(DGR reviews the new album by Finland’s Poisonblack, which is out now on the Warner Music Finland label.)
We’re in a weird back half of the year as releases taper off in preparation for the mighty internet explosion of Top Ten lists. At the moment, it’s been a quiet lull with the occasional thunderclap of strong releases (see, for example, recent reviews for Glorior Belli, Otargos, and Skeletonwitch), and on this end, it’s afforded me time to really look at stuff outside of the general sphere of metal that we usually cover. I’ve been a longtime fan of the Finnish band Poisonblack, ever since 2006, so when the group put out a new CD this year I couldn’t help but check it out.

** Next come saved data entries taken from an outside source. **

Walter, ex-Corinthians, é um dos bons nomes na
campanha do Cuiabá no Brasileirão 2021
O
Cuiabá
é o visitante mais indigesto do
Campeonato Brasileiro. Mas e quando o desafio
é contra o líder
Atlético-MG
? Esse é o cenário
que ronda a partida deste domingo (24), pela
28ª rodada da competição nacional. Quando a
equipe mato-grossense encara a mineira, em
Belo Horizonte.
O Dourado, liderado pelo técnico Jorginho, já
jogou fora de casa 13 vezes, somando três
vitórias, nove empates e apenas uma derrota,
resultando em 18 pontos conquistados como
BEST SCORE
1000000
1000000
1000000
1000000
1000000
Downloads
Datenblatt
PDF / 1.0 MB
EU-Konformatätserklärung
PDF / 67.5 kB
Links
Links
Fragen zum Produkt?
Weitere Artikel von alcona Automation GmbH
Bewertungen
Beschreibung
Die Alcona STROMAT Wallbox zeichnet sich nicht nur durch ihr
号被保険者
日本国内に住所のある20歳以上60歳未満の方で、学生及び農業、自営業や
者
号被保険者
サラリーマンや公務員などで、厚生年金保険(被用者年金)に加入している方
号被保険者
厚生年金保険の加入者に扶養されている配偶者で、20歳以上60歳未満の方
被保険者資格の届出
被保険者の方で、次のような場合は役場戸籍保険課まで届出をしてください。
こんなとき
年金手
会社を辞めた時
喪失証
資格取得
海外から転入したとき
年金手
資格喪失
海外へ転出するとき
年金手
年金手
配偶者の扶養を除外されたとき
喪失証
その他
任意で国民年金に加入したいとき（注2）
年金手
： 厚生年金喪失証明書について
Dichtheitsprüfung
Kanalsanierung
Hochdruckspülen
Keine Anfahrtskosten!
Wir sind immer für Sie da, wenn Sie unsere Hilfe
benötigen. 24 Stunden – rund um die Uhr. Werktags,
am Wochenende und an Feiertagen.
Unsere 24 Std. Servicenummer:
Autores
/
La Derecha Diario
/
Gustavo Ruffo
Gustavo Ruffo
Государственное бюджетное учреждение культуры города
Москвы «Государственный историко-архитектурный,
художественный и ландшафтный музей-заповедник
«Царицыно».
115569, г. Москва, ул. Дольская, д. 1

The band are not the heaviest thing we’ve covered, but for some reason a review of their new disc Lyijy (according to Google Translate: finnish for “Lead”) has been half-forming in the back of my head for some time. The group have, as of their last few releases, become something of a heavy rock band with a large blues influence in their riffs, drinking music for depressed bikers with a heavy layer of sleaze on top of it. Even though they’ve been around for a decade now, the name may not be overwhelmingly familiar to this side of the net since they aren’t our usual niche. However, Poisonblack are really good at what they do, and I have enjoyed everything they have put out. They’re one of my go-to bands when I want something more rock-feeling and less of the crushing heavy metal to which we willingly submit ourselves on a day-to-day basis.
Previously, I’ve rotated between the group’s latest three releases — A Dead Heavy Day, Of Rust and Bones, and Drive — but with Lyijy out now, does it qualify to join those discs for that rock mood?
First, a history lesson to help explain to folks who the band are, why I got into them, and why you’re staring at a Poisonblack review on this site.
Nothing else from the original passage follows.